Ce n’est donc pas du danger d’être submergés par les flots pressés des fils de Han que se doivent inquiéter le vieux monde ni même les colons qu’il a envoyés coloniser les pays d’outre-mer.

S’il y a un péril chinois, c’est dans le développement économique qu’est appelé à prendre l’Empire du Milieu. Le temps est passé du dédain que les Célestes professaient pour les « barbares. » — « Il est grand temps, dit un remarquable document officiel de 1887[1], que des mesures soient prises pour inoculer des forces nouvelles au corps de l’état ; le seul moyen d’y parvenir est d’introduire l’étude de la science et des arts mécaniques de l’Occident. » En conséquence, ce rapport propose que, dans les programmes des examens, aux sujets traditionnels sur les classiques et la poésie soit ajoutée une épreuve de mathématiques. Et si ces examens du premier degré révèlent des talens capables de pousser plus loin ces études nouvelles, leurs noms seront enregistrés et ils seront admis à subir à Pékin un examen d’un ordre plus élevé sur les matières suivantes : philosophie, mathématiques, mécanique, art de l’ingénieur, tactique militaire et navale, artillerie de marine, torpilles, droit international[2], histoire.

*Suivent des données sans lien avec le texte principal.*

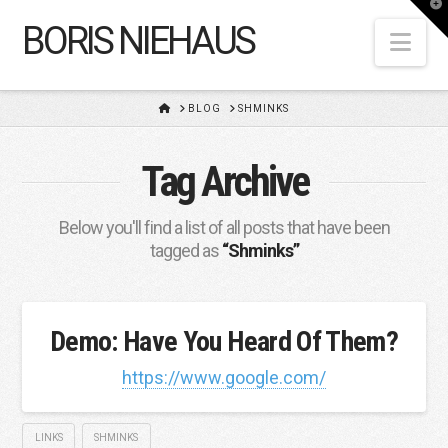
T
t
BORIS NIEHAUS
W
Nav
HOME
BLOG
SHMINKS
Tag Archive
Below you'll find a list of all posts that have been
tagged as
“Shminks”
Demo: Have You Heard Of Them?
https://www.google.com/
LINKS
SHMINKS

Mais les sujets de Kwang-sû n’avaient pas attendu, pour se mettre au fait des procédés de « la science occidentale. » que le Tsung-li-Yamên eût donné le signal de l’abandon définitif des préjugés traditionnels. Partout où les fils du Ciel sont entrés en contact avec les Européens, ils se sont mis à bonne école, et bon nombre d’entre eux ont surpassé leurs maîtres. Les étonnantes aptitudes du Chinois pour le commerce sont connues de longue date ; l’expérience prouve aujourd’hui qu’il n’est pas moins habile industriel.

« Tous ceux qui visitent Singapour, Bang-Kok, Saïgon, Batavia, dit M. de Lanossan, sont frappés de l’importance prise dans ces villes par les commerçans et les ouvriers chinois : je ne parle pas de Hong-Kong, où les Européens sont noyés dans la population indigène… Ils y détiennent non-seulement le petit commerce et les

  1. « Mémoire du Tsung-li-Yumên proposant un plan de réforme pour l’introduction des mathématiques et autres sciences occidentales dans les concours provinciaux et métropolitains pour l’admission aux emplois civils. » (12e année de Kwanp-sû, 1887.)
  2. Sic dans le Mémoire officiel : Comment douter après cela que la Chine soit décidément entrée dans les voies de la « civilisation occidentale ? »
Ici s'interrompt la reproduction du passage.